I recently came across a bug in my C firmware, in which I passed the wrong type into the function. It raises a warning, but I want to understand what could happen in this scenario. During debugging, it works normally (i.e. nothing bad happens), but I want to understand if that could change depending on memory layout.
uint8_t devinfo[4] = {0}; spi_read_bytes(&devinfo, 4, ADXL362_REG_DEVID_AD);
Where that function is defined:
static void spi_read_bytes(uint8_t * data, uint8_t len, uint8_t reg)
All 4 bytes of devinfo are modified within that function.
In this, I should have passed in "devinfo" or "&devinfo[0]". But what happens if I leave it as is?

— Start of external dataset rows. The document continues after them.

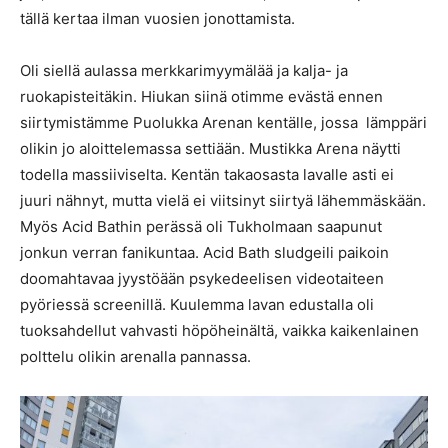
tällä kertaa ilman vuosien jonottamista.
Oli siellä aulassa merkkarimyymälää ja kalja- ja
ruokapisteitäkin. Hiukan siinä otimme evästä ennen
siirtymistämme Puolukka Arenan kentälle, jossa lämppäri
olikin jo aloittelemassa settiään. Mustikka Arena näytti
todella massiiviselta. Kentän takaosasta lavalle asti ei
juuri nähnyt, mutta vielä ei viitsinyt siirtyä lähemmäskään.
Myös Acid Bathin perässä oli Tukholmaan saapunut
jonkun verran fanikuntaa. Acid Bath sludgeili paikoin
doomahtavaa jyystöään psykedeelisen videotaiteen
pyöriessä screenillä. Kuulemma lavan edustalla oli
tuoksahdellut vahvasti höpöheinältä, vaikka kaikenlainen
polttelu olikin arenalla pannassa.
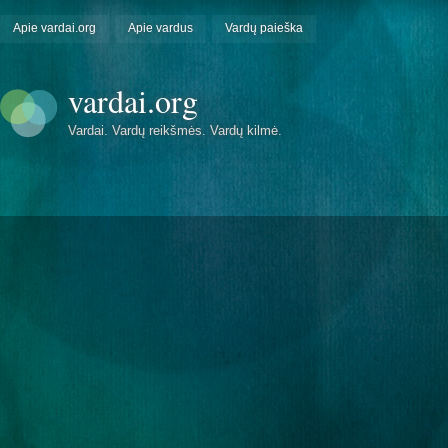
Apie vardai.org
Apie vardus
Vardų paieška
vardai.org
Vardai. Vardų reikšmės. Vardų kilmė.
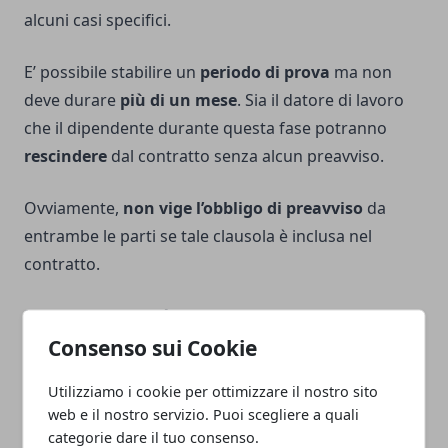
alcuni casi specifici.
E’ possibile stabilire un
periodo di prova
ma non
deve durare
più di un mese
. Sia il datore di lavoro
che il dipendente durante questa fase potranno
rescindere
dal contratto senza alcun preavviso.
Ovviamente,
non vige l’obbligo di preavviso
da
entrambe le parti se tale clausola è inclusa nel
contratto.
Pertanto, le
società
che operano a
livello
Consenso sui Cookie
internazionale in Austria
possono contare su
un'elevata
stabilità politica
che si riflette anche
Utilizziamo i cookie per ottimizzare il nostro sito
positivamente sulla sicurezza sociale nel paese.
web e il nostro servizio. Puoi scegliere a quali
categorie dare il tuo consenso.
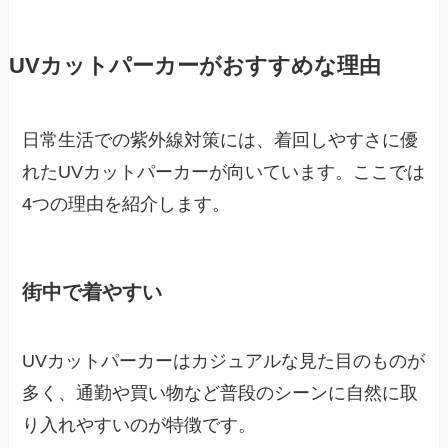
UVカットパーカーがおすすめな理由
日常生活での紫外線対策には、着回しやすさに優
れたUVカットパーカーが向いています。ここでは
4つの理由を紹介します。
街中で着やすい
UVカットパーカーはカジュアルな見た目のものが
多く、通勤や買い物など普段のシーンに自然に取
り入れやすいのが特徴です。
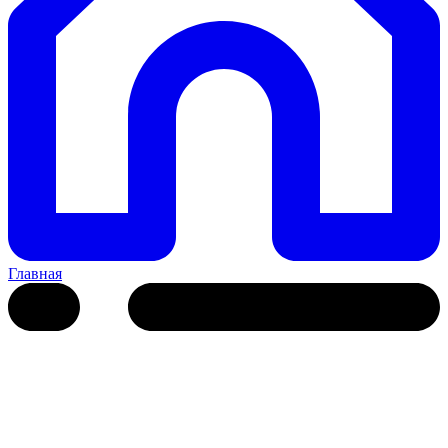
Главная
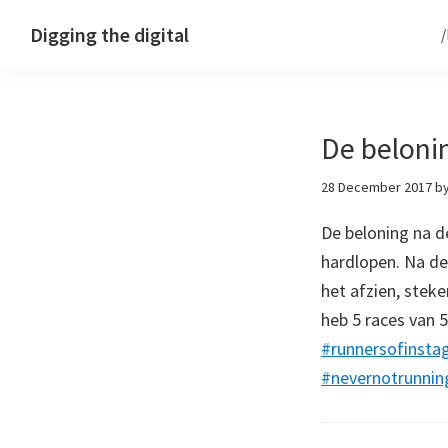
Skip
Skip
Skip
Digging the digital
to
to
to
primary
main
footer
navigation
content
De beloni
28 December 2017
b
De beloning na d
hardlopen. Na de
het afzien, stek
heb 5 races van 
#runnersofinsta
#nevernotrunnin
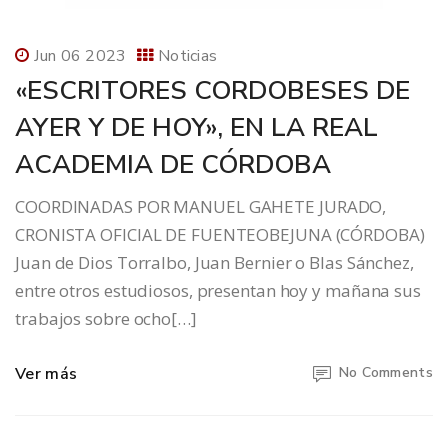
Jun 06 2023
Noticias
«ESCRITORES CORDOBESES DE
AYER Y DE HOY», EN LA REAL
ACADEMIA DE CÓRDOBA
COORDINADAS POR MANUEL GAHETE JURADO,
CRONISTA OFICIAL DE FUENTEOBEJUNA (CÓRDOBA)
Juan de Dios Torralbo, Juan Bernier o Blas Sánchez,
entre otros estudiosos, presentan hoy y mañana sus
trabajos sobre ocho[…]
Ver más
No Comments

Due to the array declaration
uint8_t devinfo[4] = {0};
the expression &devinfo
has the pointer type uint8_t ( * )[4]
. But the function expects an argument of the type uint8_t *
.
static void spi_read_bytes(uint8_t * data, uint8_t len, uint8_t reg);
So the compiler issues a warning because there is no implicit conversion between the pointer types..
The code is working because the expression &devinfo
has the same value as the expression devinfo
(that is implicitly converted to the type uint8_t *
) used as an argument of the function call. The both pointers store the value of the address of the first element of the array.